Lines with the word "význam": copy all of them from the entries below.

Dataset entries:
- Opening Delimiter -
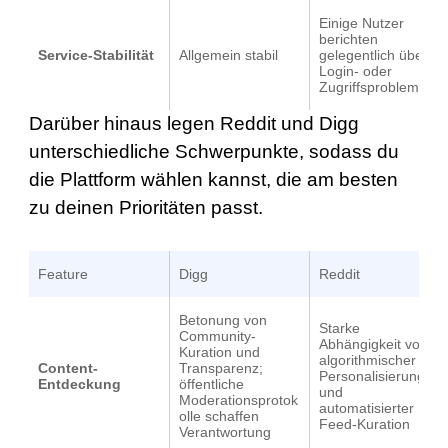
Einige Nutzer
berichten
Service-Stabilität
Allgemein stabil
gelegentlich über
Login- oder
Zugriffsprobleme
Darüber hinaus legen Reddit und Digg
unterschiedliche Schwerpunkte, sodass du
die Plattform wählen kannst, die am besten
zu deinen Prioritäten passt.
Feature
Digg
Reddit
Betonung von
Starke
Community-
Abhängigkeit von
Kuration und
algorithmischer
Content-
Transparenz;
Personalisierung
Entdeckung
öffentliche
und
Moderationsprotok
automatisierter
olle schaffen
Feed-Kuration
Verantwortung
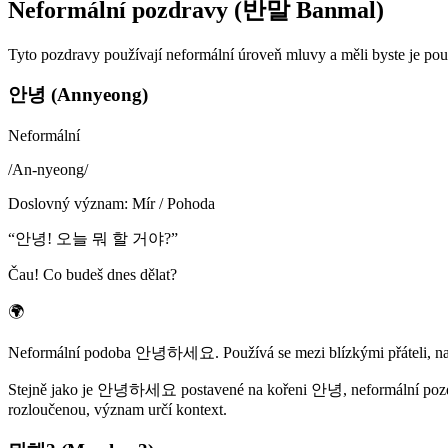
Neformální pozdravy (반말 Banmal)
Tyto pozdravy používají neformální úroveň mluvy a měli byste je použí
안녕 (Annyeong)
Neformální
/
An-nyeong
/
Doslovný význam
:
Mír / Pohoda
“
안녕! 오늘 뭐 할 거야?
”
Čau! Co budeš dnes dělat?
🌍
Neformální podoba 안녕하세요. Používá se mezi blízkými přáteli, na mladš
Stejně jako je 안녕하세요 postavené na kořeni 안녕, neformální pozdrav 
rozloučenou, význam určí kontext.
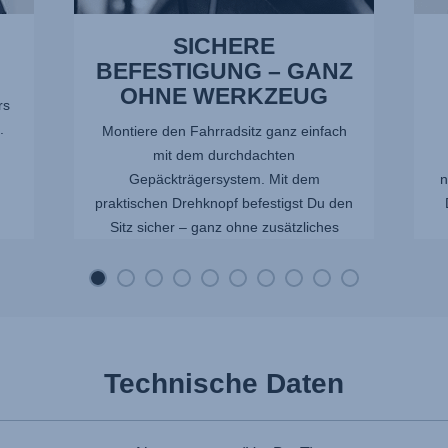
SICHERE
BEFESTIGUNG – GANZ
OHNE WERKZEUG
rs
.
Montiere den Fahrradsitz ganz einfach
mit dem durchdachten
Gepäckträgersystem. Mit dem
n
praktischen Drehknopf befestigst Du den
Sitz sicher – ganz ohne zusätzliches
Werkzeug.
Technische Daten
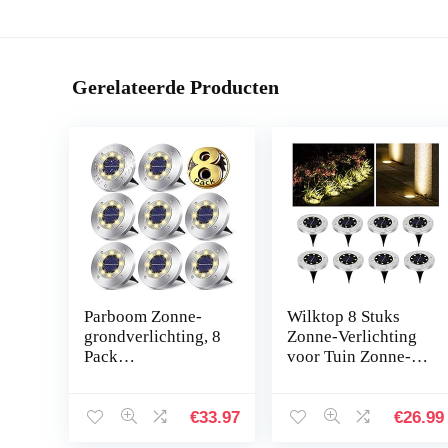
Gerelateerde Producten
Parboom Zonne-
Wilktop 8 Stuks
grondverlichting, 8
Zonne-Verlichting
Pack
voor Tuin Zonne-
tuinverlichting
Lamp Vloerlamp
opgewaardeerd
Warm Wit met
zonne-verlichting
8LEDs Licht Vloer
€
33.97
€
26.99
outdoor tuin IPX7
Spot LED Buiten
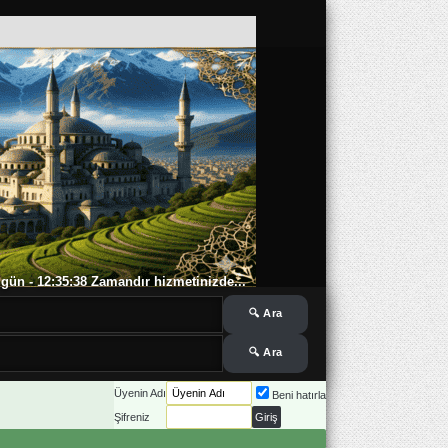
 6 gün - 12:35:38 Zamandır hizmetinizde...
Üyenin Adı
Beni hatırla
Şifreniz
- Closing Delimiter -
- Opening Delimiter -
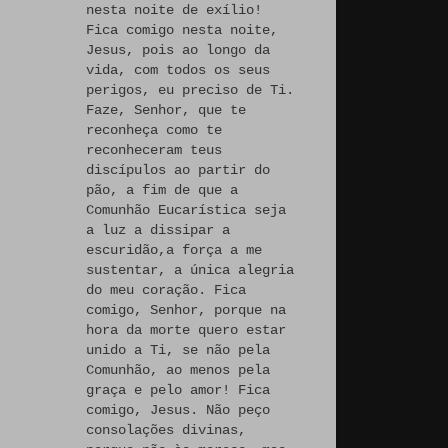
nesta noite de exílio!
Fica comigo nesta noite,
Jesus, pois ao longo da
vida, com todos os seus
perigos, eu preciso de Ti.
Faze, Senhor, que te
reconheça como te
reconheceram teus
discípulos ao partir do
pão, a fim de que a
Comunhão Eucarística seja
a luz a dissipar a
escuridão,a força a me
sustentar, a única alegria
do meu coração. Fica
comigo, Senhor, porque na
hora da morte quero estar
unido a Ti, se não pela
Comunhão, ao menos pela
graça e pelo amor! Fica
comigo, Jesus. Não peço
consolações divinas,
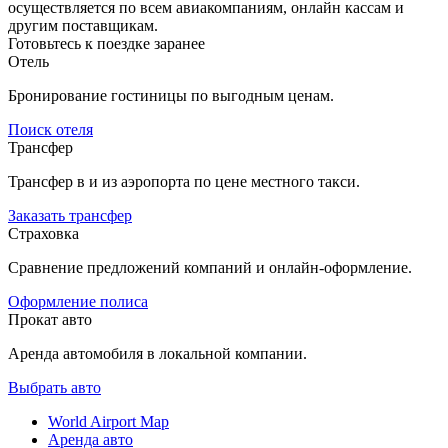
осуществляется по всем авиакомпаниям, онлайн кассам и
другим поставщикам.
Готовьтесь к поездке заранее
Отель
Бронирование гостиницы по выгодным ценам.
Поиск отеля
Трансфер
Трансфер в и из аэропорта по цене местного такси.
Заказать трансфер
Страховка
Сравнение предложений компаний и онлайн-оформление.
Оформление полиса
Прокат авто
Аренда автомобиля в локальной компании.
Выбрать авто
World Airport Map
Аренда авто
- Closing Delimiter -
- Opening Delimiter -
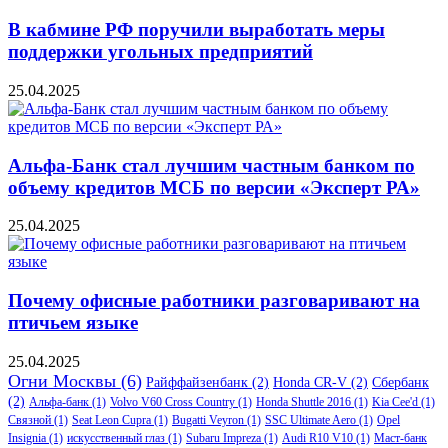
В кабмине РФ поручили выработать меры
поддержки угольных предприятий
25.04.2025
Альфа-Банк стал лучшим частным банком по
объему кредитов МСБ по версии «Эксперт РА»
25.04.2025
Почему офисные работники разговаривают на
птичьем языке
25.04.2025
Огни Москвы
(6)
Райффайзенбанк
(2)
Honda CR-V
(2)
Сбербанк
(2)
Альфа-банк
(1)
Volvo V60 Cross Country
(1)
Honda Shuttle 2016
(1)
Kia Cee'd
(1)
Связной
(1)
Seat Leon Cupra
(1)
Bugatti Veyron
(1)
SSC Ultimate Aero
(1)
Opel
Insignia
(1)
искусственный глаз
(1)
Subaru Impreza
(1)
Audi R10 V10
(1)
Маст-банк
- Closing Delimiter -
> Reply
Doslovný význam
rozloučenou, význam určí kontext.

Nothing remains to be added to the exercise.